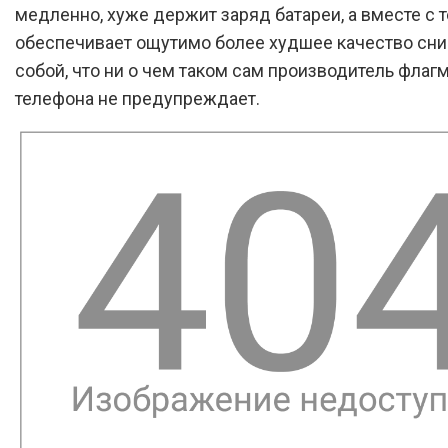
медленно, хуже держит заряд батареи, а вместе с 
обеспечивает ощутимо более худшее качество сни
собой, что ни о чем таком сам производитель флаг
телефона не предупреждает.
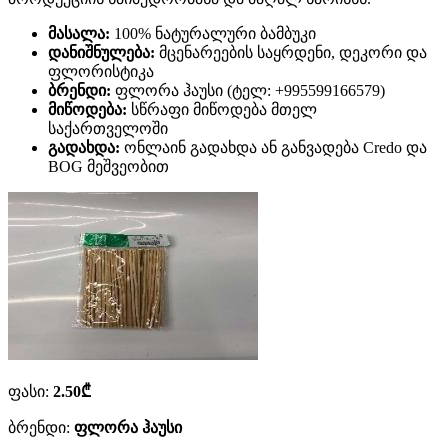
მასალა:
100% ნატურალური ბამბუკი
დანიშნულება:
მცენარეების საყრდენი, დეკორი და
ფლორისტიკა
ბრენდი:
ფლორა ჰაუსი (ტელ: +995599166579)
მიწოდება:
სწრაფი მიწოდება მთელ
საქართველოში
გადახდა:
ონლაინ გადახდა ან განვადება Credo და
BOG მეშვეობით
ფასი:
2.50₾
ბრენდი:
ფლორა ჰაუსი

········

▶ [WHAT THE TASK ASKS]:
Retype the data above exactly. Do not carry over any images.

▶ [EXPECTED ANSWER]:
медленно, хуже держит заряд батареи, а вместе с 
обеспечивает ощутимо более худшее качество сни
собой, что ни о чем таком сам производитель флаг
телефона не предупреждает.
მასალა:
100% ნატურალური ბამბუკი
დანიშნულება:
მცენარეების საყრდენი, დეკორი და
ფლორისტიკა
ბრენდი:
ფლორა ჰაუსი (ტელ: +995599166579)
მიწოდება:
სწრაფი მიწოდება მთელ
საქართველოში
გადახდა:
ონლაინ გადახდა ან განვადება Credo და
BOG მეშვეობით
ფასი:
2.50₾
ბრენდი:
ფლორა ჰაუსი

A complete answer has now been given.